Interventions: Thyroid palpation by an endocrinologist or surgeon, serum thyroid-stimulating hormone assay and thyroid ultrasound examination were performed on all subjects and, depending on findings, some subjects proceeded to fine-needle biopsy or surgery (total thyroidectomy). A few patients required adjuvant 131I administration.
Outcome measures: Radiation dose received; results of thyroid palpation; thyroid function tests; ultrasound findings; diagnosis of the abnormalities; and outcomes of surgical interventions.
Results: 49 subjects (24 of 65 patients who received scatter irradiation to the thyroid and 25 of 78 patients who received direct irradiation) had thyroid surgery.
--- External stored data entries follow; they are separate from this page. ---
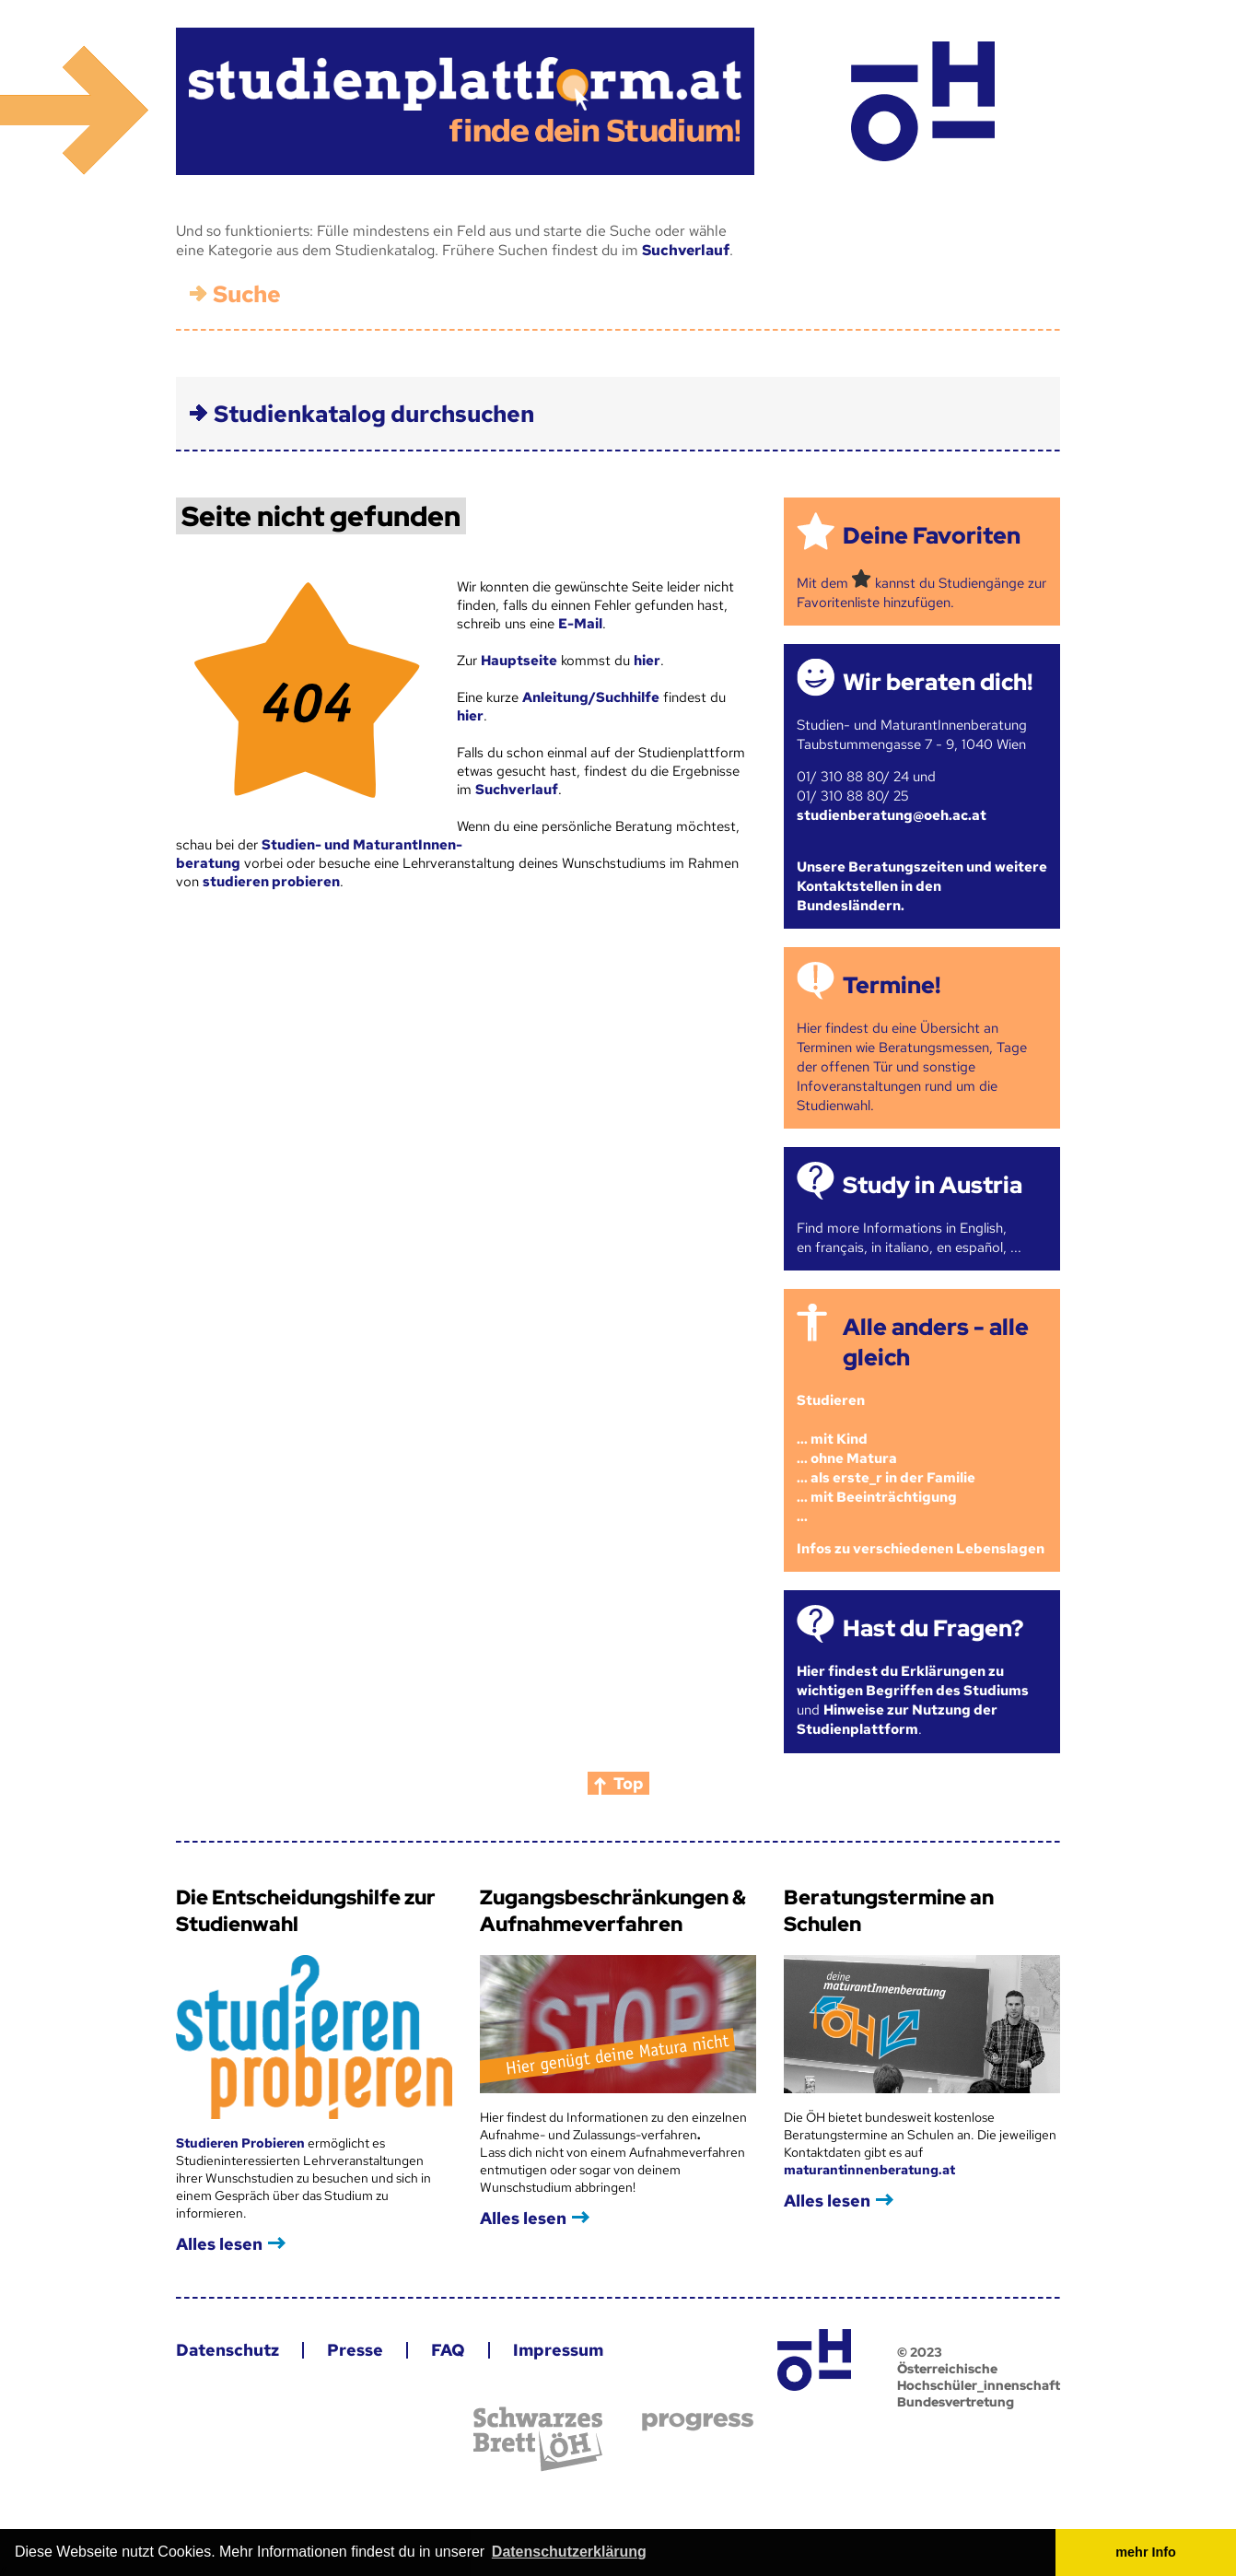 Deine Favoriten (931, 536)
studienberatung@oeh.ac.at (891, 815)
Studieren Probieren (242, 2143)
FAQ (448, 2349)
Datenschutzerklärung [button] (569, 2551)
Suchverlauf (685, 250)
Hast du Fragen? (933, 1628)
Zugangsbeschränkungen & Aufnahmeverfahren (613, 1911)
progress (697, 2421)
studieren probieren (271, 881)
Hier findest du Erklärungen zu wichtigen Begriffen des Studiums (913, 1681)
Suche (247, 294)
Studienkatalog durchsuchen (374, 414)
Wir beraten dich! (937, 682)
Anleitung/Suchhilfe (590, 697)
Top (628, 1783)
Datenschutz (227, 2349)
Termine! (891, 985)
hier (647, 660)
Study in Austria (932, 1185)
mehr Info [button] (1145, 2552)
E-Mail (580, 624)
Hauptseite (519, 660)
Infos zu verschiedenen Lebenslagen (920, 1549)
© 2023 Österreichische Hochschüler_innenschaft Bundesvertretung (978, 2377)
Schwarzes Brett (537, 2439)
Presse (355, 2349)
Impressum (558, 2349)
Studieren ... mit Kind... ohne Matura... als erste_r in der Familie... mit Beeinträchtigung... (886, 1458)
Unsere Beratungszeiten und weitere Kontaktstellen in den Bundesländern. (922, 886)
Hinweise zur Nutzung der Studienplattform (897, 1720)
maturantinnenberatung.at (869, 2169) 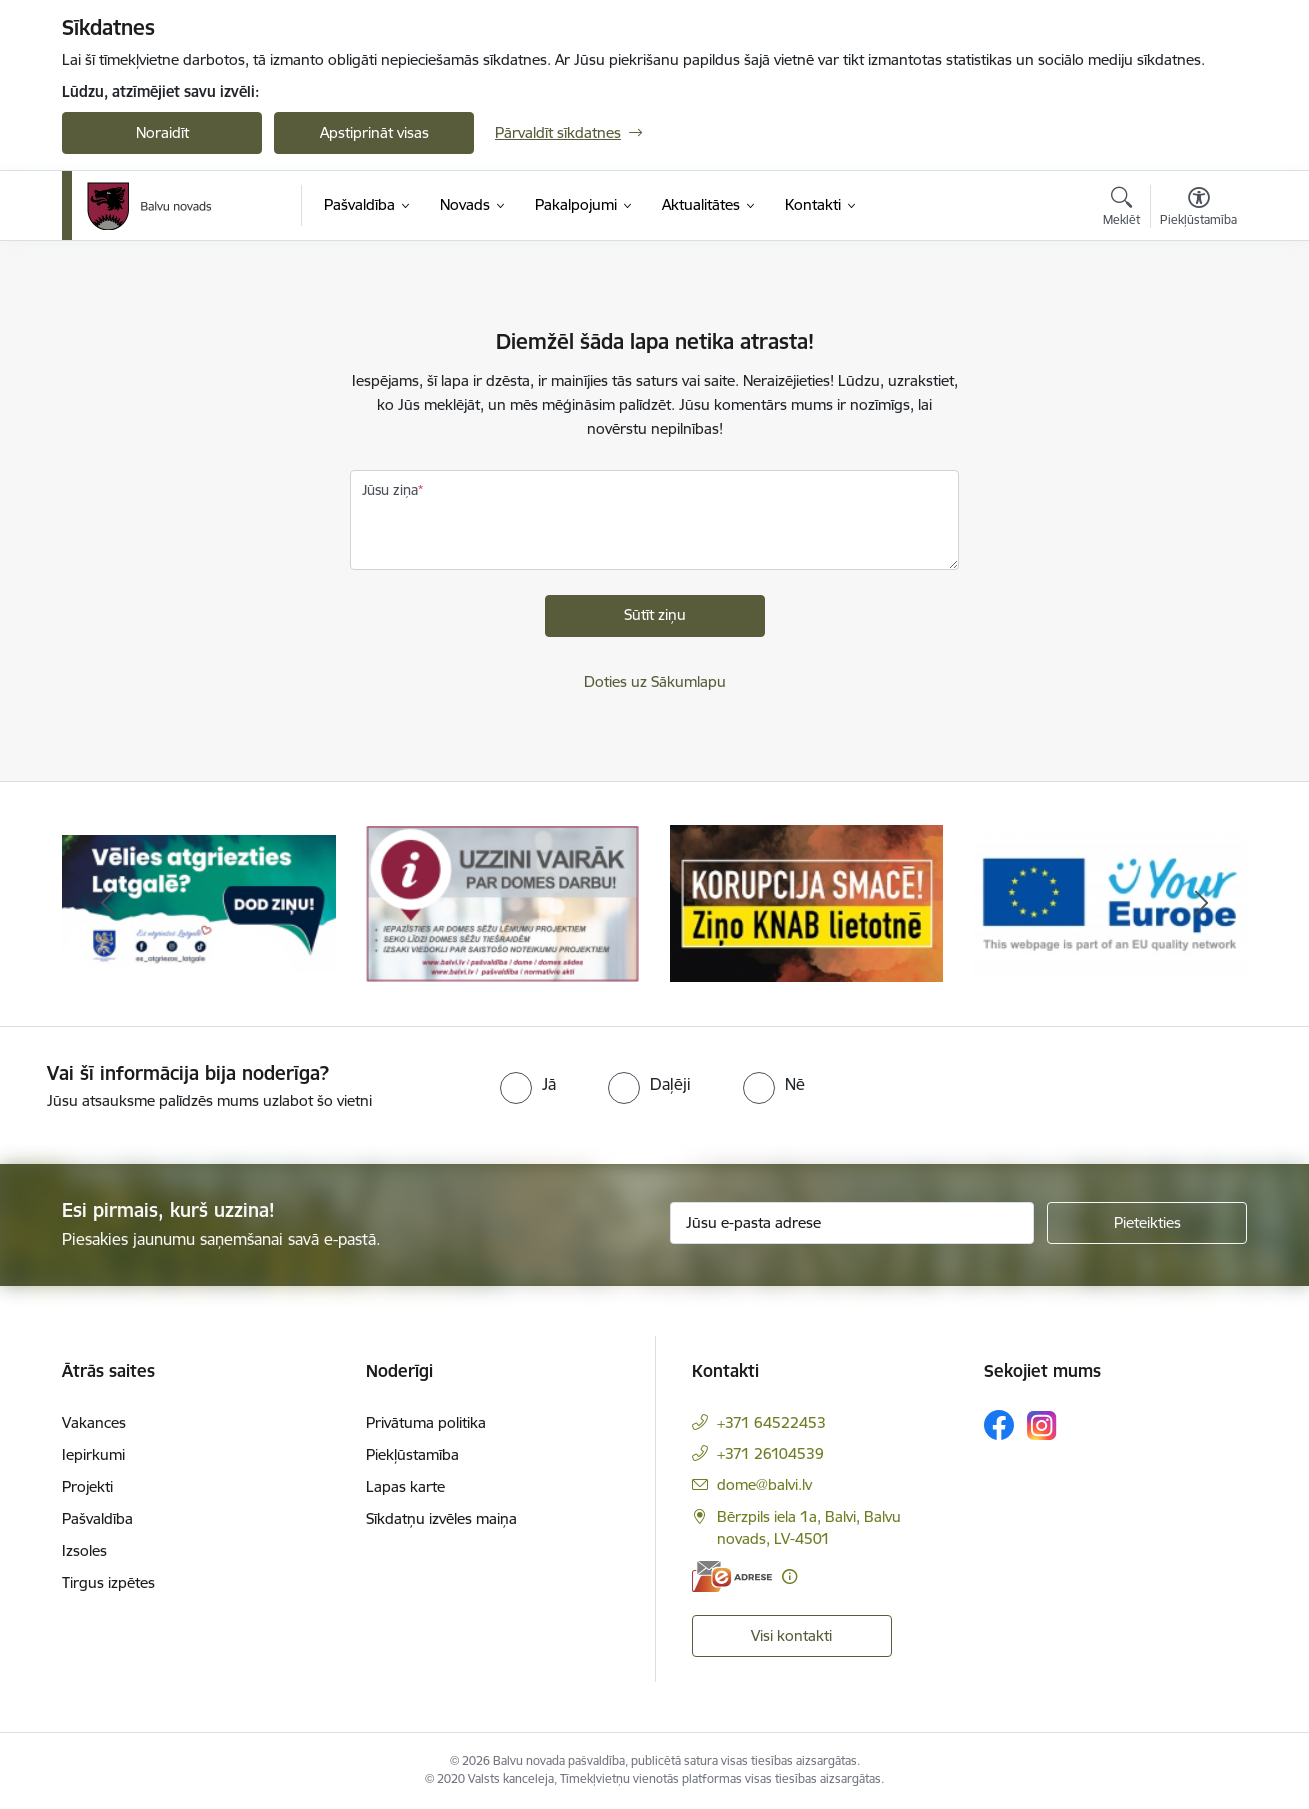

Of these, 12 in the scatter and six in the direct irradiation group were found to have thyroid malignancy. Fifty subjects with abnormal ultrasound results remain under surveillance. Having a palpable thyroid was predictive of malignancy, but age at original diagnosis, sex, current age, time since irradiation, radiation dose, nodule type and nodal involvement were not.
Conclusion: There is a significant risk of cancer in thyroid glands exposed to radiation as part of therapy for childhood cancer. This risk is greater for patients who received scatter (versus direct) irradiation. Nodular change is usually not apparent for many years, so lifelong surveillance is necessary. Palpation alone is not sufficient to detect thyroid cancer and thyroid ultrasound examination is recommended.